Este es el vicio inherente e inevitable que, desde el nacimiento mismo del cuerpo político, tiende incesantemente a destruirlo, tal como la vejez y la muerte acaban por destruir el cuerpo humano.
Hay dos vías generales por las que el gobierno se degrada: a saber, cuando sufre una contracción, o cuando el Estado se disuelve.
El gobierno experimenta una contracción cuando pasa de los muchos a los pocos, es decir, de la democracia a la aristocracia, y de la aristocracia a la realeza. Hacerlo es su propensión natural. Si siguiera el curso inverso, de los pocos a los muchos, podría decirse que se relaja; pero esta secuencia inversa es imposible.
Por lo demás, los gobiernos jamás cambian de forma sino cuando su energía se agota y los deja demasiado débiles para conservar la que tienen.
Si un gobierno ensanchara a la vez su esfera y relajase su rigor, su fuerza se volvería absoluta y totalmente nula, y subsistiría aún menos.
Es preciso, por tanto, remontar el resorte a medida que cede; de lo contrario, el Estado que sostiene caería en la ruina.
La disolución del Estado puede producirse de dos maneras diferentes.

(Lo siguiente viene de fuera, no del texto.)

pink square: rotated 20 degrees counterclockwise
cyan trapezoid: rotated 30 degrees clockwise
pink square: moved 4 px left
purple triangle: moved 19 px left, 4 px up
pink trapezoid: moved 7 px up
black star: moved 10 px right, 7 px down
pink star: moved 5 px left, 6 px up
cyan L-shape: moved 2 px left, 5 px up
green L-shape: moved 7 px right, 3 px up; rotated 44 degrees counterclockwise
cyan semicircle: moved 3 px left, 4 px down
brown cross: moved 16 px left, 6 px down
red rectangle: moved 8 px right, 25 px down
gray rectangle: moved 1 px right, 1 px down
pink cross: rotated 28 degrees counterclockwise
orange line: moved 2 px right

Primero, cuando el príncipe deja de administrar el Estado de acuerdo con las leyes, y usurpa el poder soberano.
Ocurre entonces un cambio notable:
- no es el gobierno, sino el Estado, el que sufre una contracción;
- quiero decir que el gran Estado se disuelve y se forma otro en su interior, compuesto únicamente por los miembros del gobierno, el cual pasa a ser para el resto del pueblo un simple amo y tirano.

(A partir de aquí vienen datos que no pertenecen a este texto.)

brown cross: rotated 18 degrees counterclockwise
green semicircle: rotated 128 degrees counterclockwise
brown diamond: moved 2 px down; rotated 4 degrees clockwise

De modo que en el momento en que el gobierno usurpa la soberanía, el pacto social se rompe, y todos los simples ciudadanos recuperan por derecho su libertad natural, viéndose forzados, mas no obligados, a obedecer.
Lo mismo ocurre cuando los miembros del gobierno usurpan individualmente el poder que solo deben ejercer como un cuerpo; esto es una infracción de las leyes igual de grave y da lugar a desórdenes aún mayores.
Hay entonces, por decirlo así, tantos príncipes como magistrados, y el Estado, no menos dividido que el gobierno, perece o cambia de forma.
Cuando el Estado se disuelve, el abuso del gobierno, sea el que fuere, lleva el nombre común de «anarquía». Para distinguir, la democracia degenera en «oclocracia», y la aristocracia en «oligarquía»; y añadiría que la realeza degenera en «tiranía»; pero esta última palabra es ambigua y necesita explicación.
En el uso vulgar, un tirano es un rey que gobierna violentamente y sin consideración por la justicia y la ley.
En sentido estricto, un tirano es un individuo que se arroga la autoridad real sin tener derecho a ella. Así es como los griegos entendían la palabra «tirano»: la aplicaban indistintamente a príncipes buenos y malos cuya autoridad no era legítima.
«Tirano» y «usurpador» son, por tanto, términos perfectamente sinónimos.
Para poder dar a las cosas diferentes nombres, llamo «tirano» a quien usurpa la autoridad real, y «déspota» a quien usurpa el poder soberano.
El tirano es quien se introduce en contra de las leyes para gobernar de acuerdo con las leyes; el déspota es quien se coloca por encima de las propias leyes.
Así, el tirano no puede ser déspota, pero el déspota es siempre tirano.